The addition of the last test target was more curiosity than anything else.  I wanted to see just how improved was IntMap over Map for integer keys.  The results turned out to be rather surprising:

  Time Memory
  Vector ArrayBuffer IntMap Map Vector ArrayBuffer IntMap Map
Fill Sequential 190.51ms 15.39ms 37.15ms 115.14ms 67.11 MB 3.93 MB 22.29 MB 12 MB
Fill Random 392.98ms 2028.43ms 128.35ms 103.3ms 64.97 MB 513.59 MB 39.89 MB 10.94 MB
Read Sequential 28.01ms 3.83ms 23.21ms 35.24ms 6.67 MB 0.02 KB 0.02 KB 3.37 MB
Read Random 92.8ms 11.14ms 54.81ms 63.8ms 8.01 MB 0.02 KB 0.02 KB 2.01 MB
Reverse 0.02ms 0.01ms - - 0.09 KB 0.04 KB - -
Compute Length 0.01ms 0.01ms 5.11ms 0.3ms 0.02 KB 0.02 KB 0.02 KB 2.23 MB

As you can see, IntMap triumphed over the other immutable data structures (including Vector) at just about every turn.  To understand why this is surprising, we need to spend a little time examining the theoretical properties of the two primary implementations: IntMap and Vector.

Patricia Tries

I already spent a fair bit of time explaining the concept of partitioned tries in the previous article, so I’m not going to reiterate all of that information here.  In a nutshell, the implementation of Vector is based upon the concept of a trie with an extremely high branching factor where the path to each node encodes its index.  Unlike List, the data structure is not fully persistent, meaning that some data copying must take place upon insert.  Specifically, a new array of branches must be allocated for the specific parent node of the inserted value and so on recursively on to the root.  The advantage to this partially-persistent implementation is that we can take advantage of the constant access time afforded by the use of arrays under the surface.  The unfortunate truth is that fully persistent data structures do not offer constant access time (at least, none that I know of), and thus are generally unsuitable for implementing random-access vectors.

The idea for this implementation comes originally from Phil Bagwell (interestingly enough, a researcher at LAMP, Martin Odersky’s research department at EPFL) in a paper entitled "Ideal Hash Trees".  His original concept though was for a more efficient hash table data structure, not necessarily with immutability as a requirement.  This concept was then adapted by Rich Hickey for his language, Clojure.  Finally, I expanded upon Clojure’s persistent vectors somewhat by changing their trie distribution from little- to big-endian and wrote up the result in Scala.  There are some other minor differences between Hickey’s design and my own, but the data structures are essentially identical.

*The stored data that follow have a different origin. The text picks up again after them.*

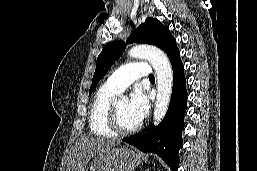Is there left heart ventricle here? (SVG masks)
Here are the masks:
<instances>
[{
    "label": "left heart ventricle",
    "instance_id": "obj_1",
    "mask_svg": "<svg viewBox=\"0 0 257 171\" xmlns=\"http://www.w3.org/2000/svg\"><path fill=\"white\" fill-rule=\"evenodd\" d=\"M116 108H117L120 123L123 127L131 128L139 123L130 113L129 103L127 101L117 102Z\"/></svg>",
    "mask_w": 257,
    "mask_h": 171
}]
</instances>
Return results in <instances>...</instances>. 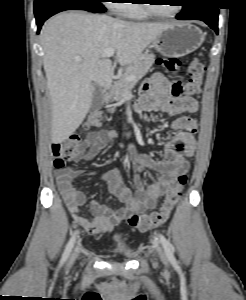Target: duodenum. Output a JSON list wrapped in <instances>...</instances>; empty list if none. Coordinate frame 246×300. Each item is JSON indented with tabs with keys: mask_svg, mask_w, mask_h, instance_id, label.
Returning a JSON list of instances; mask_svg holds the SVG:
<instances>
[{
	"mask_svg": "<svg viewBox=\"0 0 246 300\" xmlns=\"http://www.w3.org/2000/svg\"><path fill=\"white\" fill-rule=\"evenodd\" d=\"M110 89H111L110 86H107L104 88V90H103L104 97H107L109 95Z\"/></svg>",
	"mask_w": 246,
	"mask_h": 300,
	"instance_id": "1",
	"label": "duodenum"
}]
</instances>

Like my Vector implementation, the idea for IntMap began its life as a research paper, this time by Chris Okaski and Andrew Gill.  This paper is quite an interesting read if you’ve got a spare afternoon, although it does make use of SML rather than Scala as a base language.  In summary, the idea was to create an efficient, persistent map structure for integer keys.  Superficially, this sounds quite similar to Hickey’s modification of Bagwell’s concept, but there are many important distinctions below the surface.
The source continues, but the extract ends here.